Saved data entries
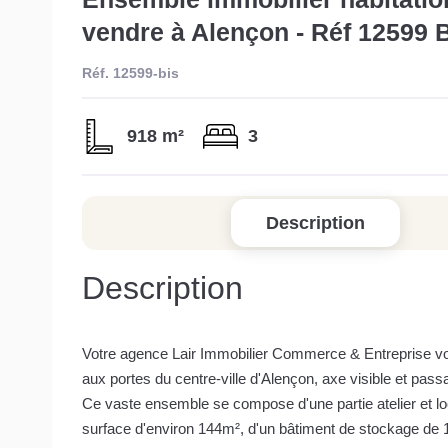
vendre à Alençon - Réf 12599 
Réf. 12599-bis
918 m²
3
Description
Description
Votre agence Lair Immobilier Commerce & Entreprise vo
aux portes du centre-ville d'Alençon, axe visible et pass
Ce vaste ensemble se compose d'une partie atelier et 
surface d'environ 144m², d'un bâtiment de stockage de 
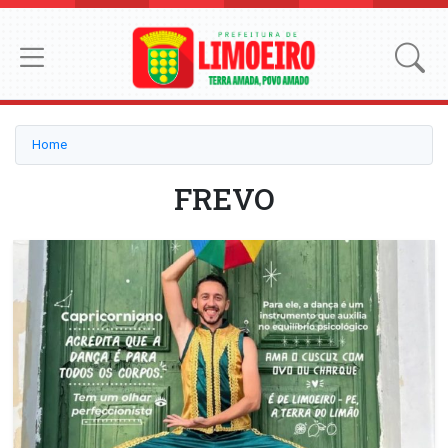
Home
FREVO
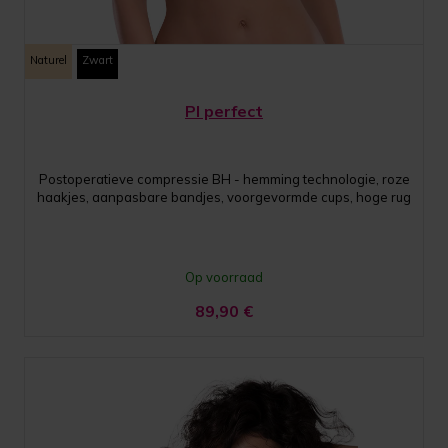
Naturel
Zwart
PI perfect
Postoperatieve compressie BH - hemming technologie, roze
haakjes, aanpasbare bandjes, voorgevormde cups, hoge rug
Op voorraad
89,90
€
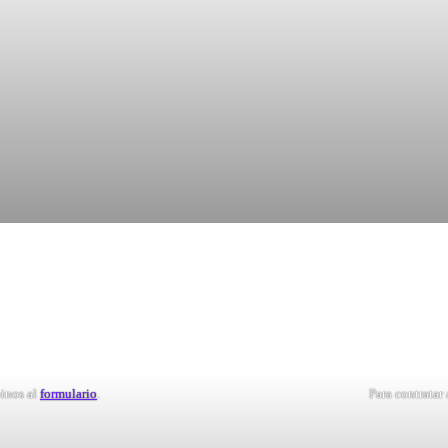
inos al
formulario
.
Para contratar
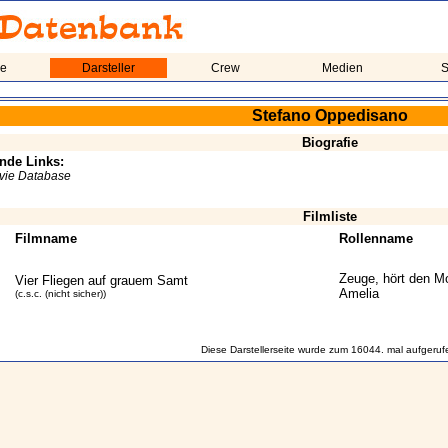
me
Darsteller
Crew
Medien
S
Stefano Oppedisano
Biografie
nde Links:
ovie Database
Filmliste
Filmname
Rollenname
Zeuge, hört den M
Vier Fliegen auf grauem Samt
Amelia
(c.s.c. (nicht sicher))
Diese Darstellerseite wurde zum 16044. mal aufgeruf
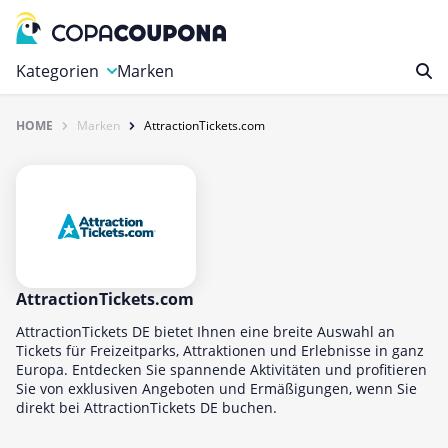
Kategorien
Marken
HOME
Marken
AttractionTickets.com
Auto, Motorrad & Werkzeuge
Blumen & Geschenke
Bücher & Magazine
Computer & Elektronik
Entertainment & Media
Essen & Trinken
AttractionTickets.com
Foto, Druck & Büro
AttractionTickets DE bietet Ihnen eine breite Auswahl an
Tickets für Freizeitparks, Attraktionen und Erlebnisse in ganz
Gaming & Spielzeug
Europa. Entdecken Sie spannende Aktivitäten und profitieren
Sie von exklusiven Angeboten und Ermäßigungen, wenn Sie
Garten, Haushalt & Tiere
direkt bei AttractionTickets DE buchen.
Gesundheit & Beauty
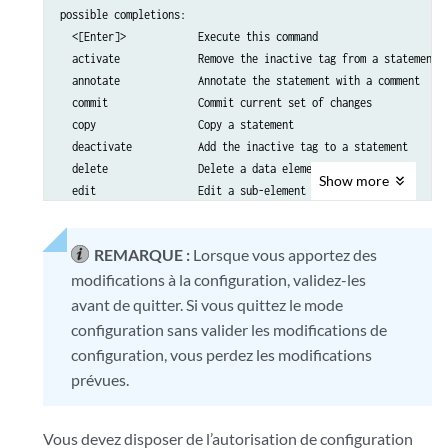
possible completions:

  <[Enter]>            Execute this command

  activate             Remove the inactive tag from a statement

  annotate             Annotate the statement with a comment

  commit               Commit current set of changes

  copy                 Copy a statement

  deactivate           Add the inactive tag to a statement

  delete               Delete a data element

Show
more
  edit                 Edit a sub-element

  exit                 Exit from this level

  help                 Provide help information

REMARQUE :
Lorsque vous apportez des
  insert               Insert a new ordered data element

modifications à la configuration, validez-les
  load                 Load configuration from ASCII file

  quit                 Quit from this level

avant de quitter. Si vous quittez le mode
  rename               Rename a statement

configuration sans valider les modifications de
  replace              Replace character string in configuration

configuration, vous perdez les modifications
  rollback             Roll back to previous committed configurat
prévues.
  run                  Run an operational-mode command

  save                 Save configuration to ASCII file

  set                  Set a parameter

Vous devez disposer de l’autorisation de configuration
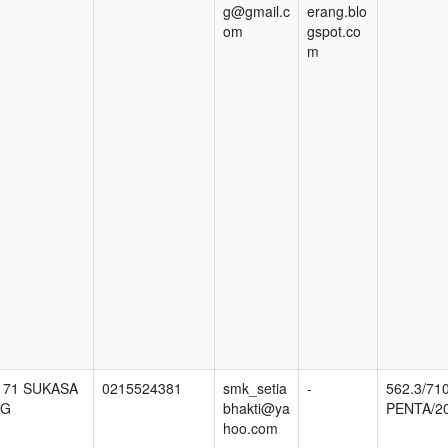
g@gmail.c
erang.blo
om
gspot.co
m
171 SUKASA
0215524381
smk_setia
-
562.3/71
NG
bhakti@ya
PENTA/2
hoo.com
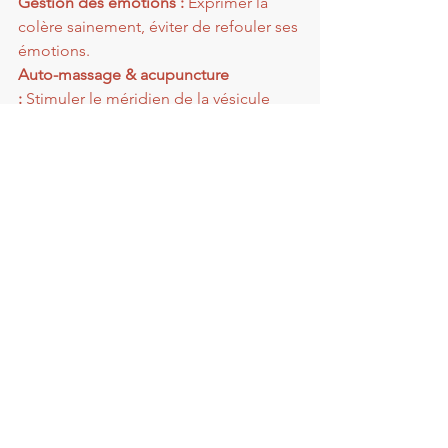
Gestion des émotions :
 Exprimer la 
colère sainement, éviter de refouler ses 
émotions.
Auto-massage & acupuncture 
:
 Stimuler le méridien de la vésicule 
biliaire (points comme VB34 pour la 
circulation du Qi).
Certains aliments peuvent aussi vous 
aider à prendre soin de votre vésicule 
biliaire tout au long du printemps :
le 
riz brun, l’orge, le millet, le quinoa, 
l’épeautre, le canut, l’avoine et les 
baies de blé. Si vous avez une 
sensibilité au gluten, évitez les céréales 
comme l’orge et l’épeautre.
Les légumes à feuilles sont à favoriser : 
le chou frisé, le chou vert, le chou 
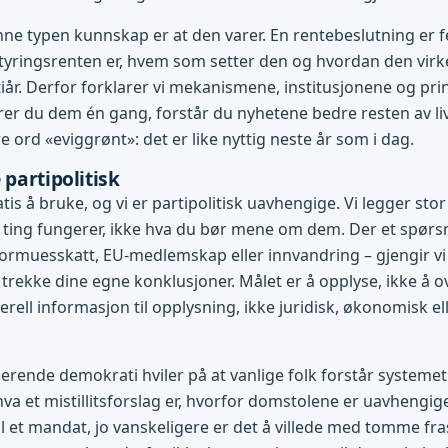
ne typen kunnskap er at den varer. En rentebeslutning er f
tyringsrenten er, hvem som setter den og hvordan den virke
l tiår. Derfor forklarer vi mekanismene, institusjonene og pr
r du dem én gang, forstår du nyhetene bedre resten av liv
 ord «eviggrønt»: det er like nyttig neste år som i dag.
 partipolitisk
tis å bruke, og vi er partipolitisk uavhengige. Vi legger stor
ting fungerer, ikke hva du bør mene om dem. Der et spørsm
ormuesskatt, EU-medlemskap eller innvandring – gjengir vi
 trekke dine egne konklusjoner. Målet er å opplyse, ikke å o
rell informasjon til opplysning, ikke juridisk, økonomisk ell
gerende demokrati hviler på at vanlige folk forstår systemet 
hva et mistillitsforslag er, hvorfor domstolene er uavhengig
l et mandat, jo vanskeligere er det å villede med tomme fras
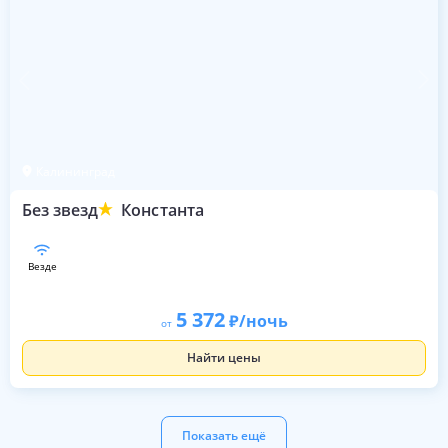
Калининград
Без звезд
Константа
везде
5 372
/ночь
от
Найти цены
Показать ещё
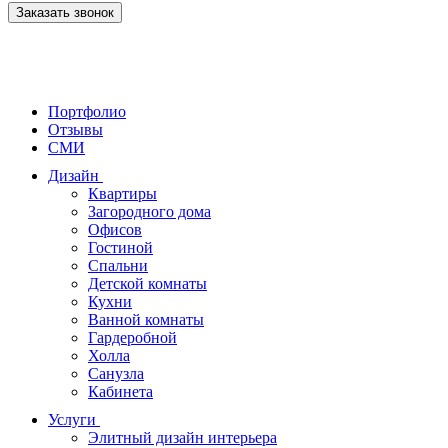
Заказать звонок
Портфолио
Отзывы
СМИ
Дизайн
Квартиры
Загородного дома
Офисов
Гостиной
Спальни
Детской комнаты
Кухни
Ванной комнаты
Гардеробной
Холла
Санузла
Кабинета
Услуги
Элитный дизайн интерьера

WHAT YOU HAVE TO DO ▸ Make an exact copy of every entry above, but keep the pictures out of it.

EXERCISE RESPONSE ▸
vendre à Alençon - Réf 12599 
Réf. 12599-bis
918 m²
3
Description
Description
Votre agence Lair Immobilier Commerce & Entreprise vo
aux portes du centre-ville d'Alençon, axe visible et pass
Ce vaste ensemble se compose d'une partie atelier et 
surface d'environ 144m², d'un bâtiment de stockage de 
Home
FREVO
Naturel
Zwart
PI perfect
Postoperatieve compressie BH - hemming technologie, roze
haakjes, aanpasbare bandjes, voorgevormde cups, hoge rug
Op voorraad
89,90
€
inos al
formulario
.
Para contratar
me
Darsteller
Crew
Medien
S
Stefano Oppedisano
Biografie
nde Links:
ovie Database
Filmliste
Filmname
Rollenname
Zeuge, hört den M
Vier Fliegen auf grauem Samt
Amelia
(c.s.c. (nicht sicher))
Diese Darstellerseite wurde zum 16044. mal aufgeruf
Kategorien
Marken
HOME
Marken
AttractionTickets.com
Auto, Motorrad & Werkzeuge
Blumen & Geschenke
Bücher & Magazine
Computer & Elektronik
Entertainment & Media
Essen & Trinken
AttractionTickets.com
Foto, Druck & Büro
AttractionTickets DE bietet Ihnen eine breite Auswahl an
Tickets für Freizeitparks, Attraktionen und Erlebnisse in ganz
Gaming & Spielzeug
Europa. Entdecken Sie spannende Aktivitäten und profitieren
Sie von exklusiven Angeboten und Ermäßigungen, wenn Sie
Garten, Haushalt & Tiere
direkt bei AttractionTickets DE buchen.
Gesundheit & Beauty
possible completions:

  <[Enter]>            Execute this command

  activate             Remove the inactive tag from a statement

  annotate             Annotate the statement with a comment

  commit               Commit current set of changes

  copy                 Copy a statement

  deactivate           Add the inactive tag to a statement

  delete               Delete a data element

Show
more
  edit                 Edit a sub-element

  exit                 Exit from this level

  help                 Provide help information

REMARQUE :
Lorsque vous apportez des
  insert               Insert a new ordered data element

modifications à la configuration, validez-les
  load                 Load configuration from ASCII file

  quit                 Quit from this level

avant de quitter. Si vous quittez le mode
  rename               Rename a statement

configuration sans valider les modifications de
  replace              Replace character string in configuration

configuration, vous perdez les modifications
  rollback             Roll back to previous committed configurat
prévues.
  run                  Run an operational-mode command

  save                 Save configuration to ASCII file

  set                  Set a parameter

Vous devez disposer de l’autorisation de configuration
g@gmail.c
erang.blo
om
gspot.co
m
171 SUKASA
0215524381
smk_setia
-
562.3/71
NG
bhakti@ya
PENTA/2
hoo.com
Gestion des émotions :
 Exprimer la 
colère sainement, éviter de refouler ses 
émotions.
Auto-massage & acupuncture 
:
 Stimuler le méridien de la vésicule 
biliaire (points comme VB34 pour la 
circulation du Qi).
Certains aliments peuvent aussi vous 
aider à prendre soin de votre vésicule 
biliaire tout au long du printemps :
le 
riz brun, l’orge, le millet, le quinoa, 
l’épeautre, le canut, l’avoine et les 
baies de blé. Si vous avez une 
sensibilité au gluten, évitez les céréales 
comme l’orge et l’épeautre.
Les légumes à feuilles sont à favoriser : 
le chou frisé, le chou vert, le chou 
ne typen kunnskap er at den varer. En rentebeslutning er f
tyringsrenten er, hvem som setter den og hvordan den virke
l tiår. Derfor forklarer vi mekanismene, institusjonene og pr
r du dem én gang, forstår du nyhetene bedre resten av liv
 ord «eviggrønt»: det er like nyttig neste år som i dag.
 partipolitisk
tis å bruke, og vi er partipolitisk uavhengige. Vi legger stor
ting fungerer, ikke hva du bør mene om dem. Der et spørsm
ormuesskatt, EU-medlemskap eller innvandring – gjengir vi
 trekke dine egne konklusjoner. Målet er å opplyse, ikke å o
rell informasjon til opplysning, ikke juridisk, økonomisk ell
gerende demokrati hviler på at vanlige folk forstår systemet 
hva et mistillitsforslag er, hvorfor domstolene er uavhengig
l et mandat, jo vanskeligere er det å villede med tomme fras
Калининград
Без звезд
Константа
везде
5 372
/ночь
от
Найти цены
Показать ещё
Заказать звонок
Портфолио
Отзывы
СМИ
Дизайн
Квартиры
Загородного дома
Офисов
Гостиной
Спальни
Детской комнаты
Кухни
Ванной комнаты
Гардеробной
Холла
Санузла
Кабинета
Услуги
Элитный дизайн интерьера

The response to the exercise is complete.